Ça, l’absence de peur, c'est vraiment le résultat du yoga depuis tant d'années – depuis un demi-siècle.

Il était comme ça (geste mains ouvertes), il offrait sa souffrance, tout le temps comme ça.

(silence)

Après cette nuit, j'ai tout lieu de penser que le travail est très-très actif, très actif.

Mais d'une façon terrestre, comment les choses se passent-elles? Par exemple, tu dis que Sri Aurobindo, toi, et beaucoup d'entre nous, travaillent dans ce physique subtil à préparer le monde nouveau, comment se fait la perméation de ce physique subtil?

Mais comme ça.

De la même façon?

Comme ça – c'est ça, c'est ça le travail: perméation.

Mais ça se fait terrestrement?

Oui.

En chacun.

Oui, oh! je reçois des lettres de gens avec des expériences ahurissantes, pas du tout proportionnées à leur degré d'intelligence ou à leur degré de développement – des expériences ahurissantes. Ils sont eux-mêmes ahuris. Des expériences très différentes les unes des autres mais toutes que je connais. Je connais que ce sont les expériences du physique subtil. Des gens que je connais ou que je ne connais pas, m'écrivent (ils viennent, ils ont lu ton livre ou ils ont entendu parler de Sri Aurobindo ou...), et ils décrivent ça comme je le décrivais moi-même, c'est-à-dire avec la pleine connaissance. Et ils ne savent rien! C'est tout à fait ahurissant, oh!...

Oui. Et alors, quand on est dans cette conscience physique subtile, les lois changent – on peut changer la loi matérielle si l’on est dans cette conscience-là.

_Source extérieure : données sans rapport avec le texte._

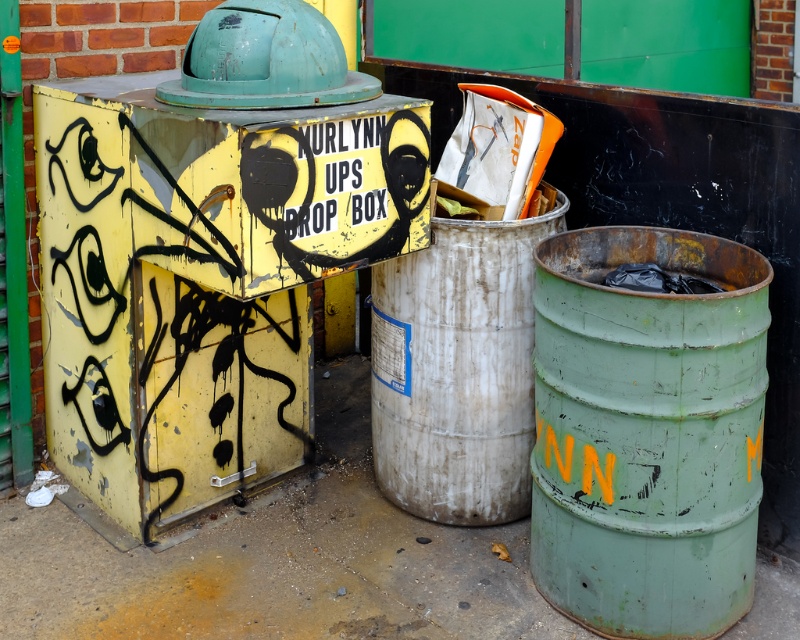 Is point (566, 358) closer to camera compared to point (478, 317)?

Yes, it is in front of point (478, 317).

Is green painted metal barrel at right in front of rusty metallic barrel at center?

Yes.

Image resolution: width=800 pixels, height=640 pixels. What are the coordinates of `green painted metal barrel at right` in the screenshot? It's located at (648, 433).

At what (x,y) coordinates should I click in order to perform the action: click on green painted metal barrel at right. Please return your answer as a coordinate pair (x, y). The image size is (800, 640). Looking at the image, I should click on (648, 433). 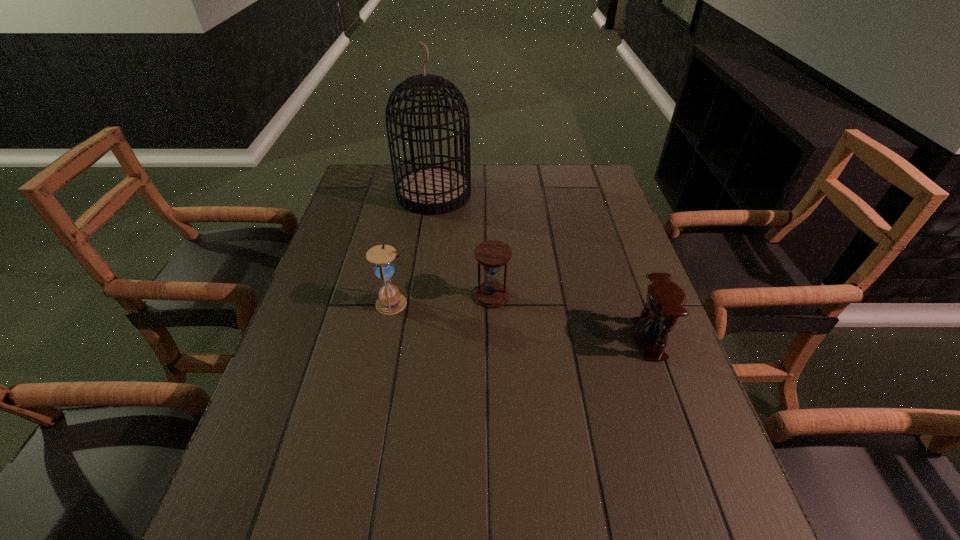 The image size is (960, 540). Identify the location of free space between the nearest object and the leftmost hourglass. (521, 321).

Locate an element on the screen. This screenshot has width=960, height=540. free spot between the nearest hourglass and the tallest object is located at coordinates (541, 267).

Where is `free spot between the third shortest object and the second hourglass from left to right`? free spot between the third shortest object and the second hourglass from left to right is located at coordinates (444, 300).

Locate an element on the screen. The height and width of the screenshot is (540, 960). free spot between the farthest object and the second hourglass from right to left is located at coordinates point(463,245).

Where is `free point between the third object from left to right and the nearest hourglass`? free point between the third object from left to right and the nearest hourglass is located at coordinates (570, 318).

Identify which object is located as the third nearest to the rightmost object. Please provide its 2D coordinates. Your answer should be formatted as a tuple, i.e. [(x, y)], where the tuple contains the x and y coordinates of a point satisfying the conditions above.

[(432, 190)]

This screenshot has height=540, width=960. Identify the location of object that can be found as the closest to the second object from right to left. (390, 302).

Point out which hourglass is positioned as the nearest to the second tallest object. Please provide its 2D coordinates. Your answer should be formatted as a tuple, i.e. [(x, y)], where the tuple contains the x and y coordinates of a point satisfying the conditions above.

[(492, 254)]

Identify which hourglass is located as the nearest to the second hourglass from left to right. Please provide its 2D coordinates. Your answer should be formatted as a tuple, i.e. [(x, y)], where the tuple contains the x and y coordinates of a point satisfying the conditions above.

[(390, 302)]

At what (x,y) coordinates should I click in order to perform the action: click on free space that satisfies the following two spatial constraints: 1. on the front side of the tallest object; 2. on the left side of the third object from left to right. Please return your answer as a coordinate pair (x, y). Image resolution: width=960 pixels, height=540 pixels. Looking at the image, I should click on [x=420, y=296].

Oui, ça ne fonctionne pas du tout de la même manière.

Je veux dire que...

Mon petit, on a pris grand soin de ne pas mentaliser cette chose. Et probablement, c'est très utile.

La conscience est très active – une conscience tout à fait éveillée à la moindre chose – mais la description mentale... (Mère secoue la tête). De temps en temps, par la vieille habitude, je pose une question comme cela, mentale, et toujours je reçois la même réponse: il ne faut pas mentaliser.

Ça ramène la vieille manière imédiatement.

Je veux dire: j'ai eu une ou deux fois une perception si intense que c'est presque une expérience, même si c'est seulement mental, que dans un certain état de conscience, toutes les lois physiques s'écroulaient...

Oui, oui.

Vraiment, elles n'avaient pas de pouvoir.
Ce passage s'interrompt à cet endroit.